Das erfindungsgemäße Verfahren und die erfindungsgemäße Düsenanordnung sind nicht auf die Dosierung von flüssigen Chemikalien bzw. Additiven beschränkt. Es sind vielmehr auch solche Ausgestaltungen bzw. Ausführungen denkbar, bei denen in der Düsenanordnung neben z.B. flüssigen Chemikalien auch ein Gas wie z.B. CO2, und z.B. Kalkhydrat, beispielsweise als Suspension (Kalkmilch, Aufschlämmung von Calciumhydroxid in Wasser) oder als Kalkwasser, zur Reaktion gebracht werden. Die Löslichkeit von Kalkhydrat (Ca(OH)2) in Wasser beträgt nur 1 ,7 g/l bei 20°C, wobei sich die Löslichkeit mit zunehmender Temperatur verringert. Bevorzugt wird deshalb eine Kalkmilchsuspension eingesetzt, die eine wesentlich höhere
Konzentration in einem Bereich von beispielsweise etwa 30 bis etwa 150 g/l an Ca(OH)2 aufweist. Es ist jedoch beispielsweise auch der Einsatz einer hochreinen wässrigen Lösung aus Kalkhydrat denkbar, das in einem durch die Misch- und
Reaktionsdüsenanordnung bereitgestellten Mischraum bzw. Mischzone mit CO2 zur Reaktion gebracht wird.

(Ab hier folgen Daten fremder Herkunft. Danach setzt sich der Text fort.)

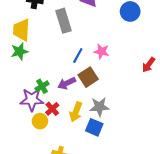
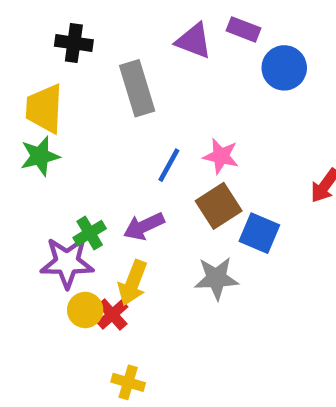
brown square: (88, 77) -> (219, 206), moved
red cross: (52, 109) -> (112, 314), moved
yellow arrow: (76, 112) -> (133, 283), moved
blue square: (94, 127) -> (259, 233), moved

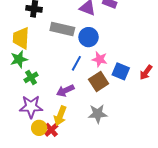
blue circle: (284, 68) -> (89, 37), moved
gray rectangle: (137, 88) -> (62, 29), turned -60
green cross: (90, 233) -> (31, 77), moved
blue square: (259, 233) -> (121, 71), moved

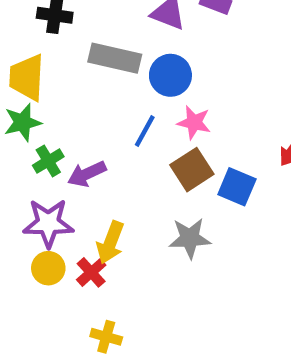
blue square: (121, 71) -> (237, 187), moved
purple arrow: (65, 91) -> (87, 174), moved
yellow circle: (39, 128) -> (48, 268), moved

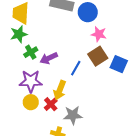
blue line: (145, 131) -> (76, 68), moved
gray star: (190, 238) -> (73, 115), moved

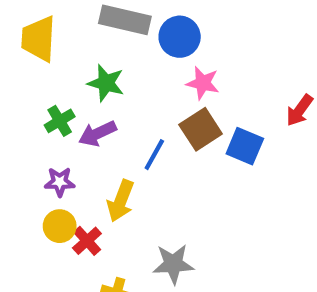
green star: (19, 34) -> (106, 83), moved, turned 30
purple star: (31, 81) -> (60, 182), size x0.6
red cross: (51, 104) -> (87, 241), moved
gray star: (73, 115) -> (173, 264), moved

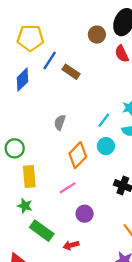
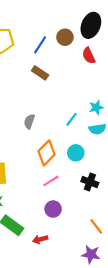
blue line: (50, 60) -> (40, 45), moved
cyan circle: (106, 146) -> (76, 153), moved
pink line: (68, 188) -> (51, 181), moved

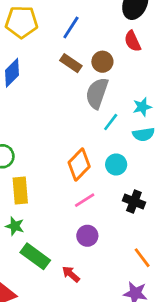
brown circle: (65, 37) -> (102, 62), moved
gray semicircle: (29, 122) -> (97, 93), moved, size x1.6
red arrow: (40, 239) -> (71, 274), turned 56

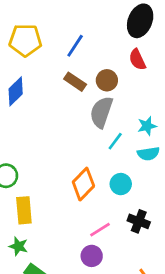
pink line: (85, 200) -> (100, 230), moved

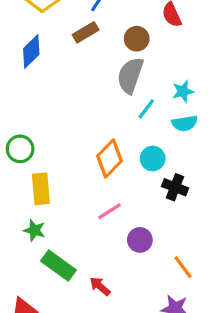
brown rectangle: (75, 82) -> (86, 32), moved, turned -65
black cross: (139, 221) -> (175, 187), moved
pink line: (100, 230) -> (110, 211), moved
purple circle: (92, 256) -> (140, 240), moved

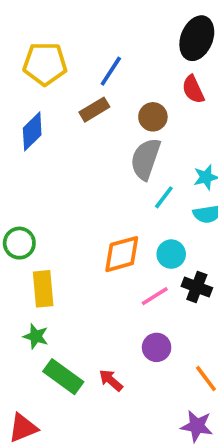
orange diamond: (110, 158) -> (122, 254), turned 30
pink line: (110, 211) -> (155, 296), moved
red arrow: (100, 286) -> (111, 380), moved

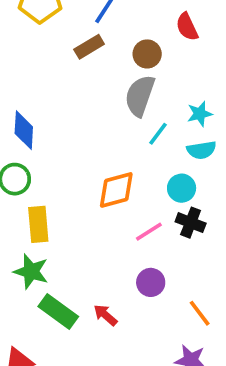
blue diamond: (32, 131) -> (24, 130), moved, turned -42
cyan circle: (171, 254) -> (182, 188), moved
green star: (36, 336) -> (31, 272), size x1.4

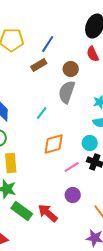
cyan line: (158, 134) -> (42, 113), moved
red arrow: (105, 315) -> (48, 213), size x1.5

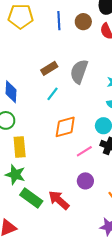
blue line: (48, 44) -> (59, 21), turned -36
brown rectangle: (39, 65) -> (49, 68), moved
brown circle: (71, 69) -> (83, 22), moved

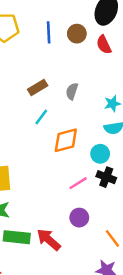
gray semicircle: (79, 72) -> (72, 91), size x0.6
orange diamond: (65, 127) -> (66, 140), moved
green rectangle: (31, 198) -> (17, 237), turned -30

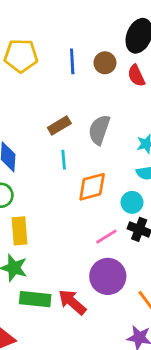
gray semicircle: (72, 91) -> (99, 130), size x1.5
cyan line: (41, 117) -> (64, 160), turned -42
purple circle: (79, 218) -> (108, 276), size x1.6

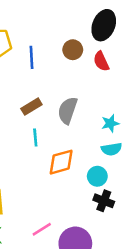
blue line: (72, 61) -> (31, 57), moved
pink line: (106, 237) -> (42, 229), moved

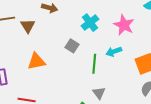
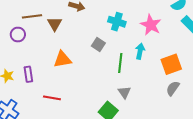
cyan cross: (90, 23) -> (117, 22), turned -36
cyan arrow: (114, 52) -> (140, 51), turned 119

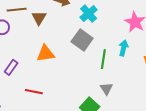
cyan cross: (117, 22) -> (89, 14), moved, turned 30
gray square: (98, 45) -> (82, 40), size x1.5
purple rectangle: (28, 74) -> (11, 67), turned 42

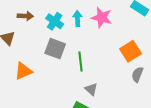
cyan arrow: (123, 48) -> (77, 19), moved

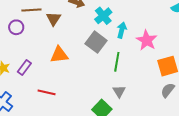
pink star: (102, 18) -> (147, 40), moved
cyan arrow: (77, 19) -> (122, 30), moved

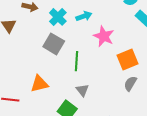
cyan arrow: (122, 30) -> (84, 16), moved, turned 63
orange triangle: (59, 55) -> (39, 84), moved

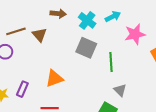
pink star: (104, 36) -> (135, 34), turned -30
orange triangle: (39, 84) -> (54, 78), moved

In der Düsenanordnung kann beispielsweise auch kohlensaures Wasser in Reaktion mit einer Aufschlämmung von Kalk (Kalkmilch) oder einer wässrigen Lösung von Kalkhydrat gebracht werden.
Bei der Herstellung von Kalkmilch aus Kalkhydrat (Ca(OH)2) kann die Suspension sofort auf die Gebrauchskonzentration eingestellt werden. Die
Gebrauchskonzentration kann jedoch beispielsweise auch direkt in der Misch- und Reaktionsdüsenanordnung vor dem Kontakt mit dem CO2 durch Einmischen eines weiteren Verdünnungsfluids in einer vorgeschalteten Mischzone eingestellt werden.
Bei der Verwendung von Kalkmilch kann es von Vorteil sein, wenn in der betreffenden Zuführung zur Düsenanordnung ein Filter vorgeschaltet ist, durch das unlösliche Bestandteile zurückgehalten werden, um eine Verstopfung des Dosiersystems auszuschließen. Bei einer Dosierung von Kalkwasser kann auf Filter verzichtet werden. Bei einer Verwendung von Kalkmilch sollte die Strömungsgeschwindigkeit insbesondere 1 ,0 m/s nicht unterschreiten und vorzugsweise größer als 1 ,5 m/s sein. Vor allem bei Leitungslängen der Zuführung zur Düsenanordnung, die größer als etwa 20 m sind, ist die Dosierung der Kalkmilch aus einem Ringleitungssystem von Vorteil, um Ablagerungen im Leitungssystem auszuschließen.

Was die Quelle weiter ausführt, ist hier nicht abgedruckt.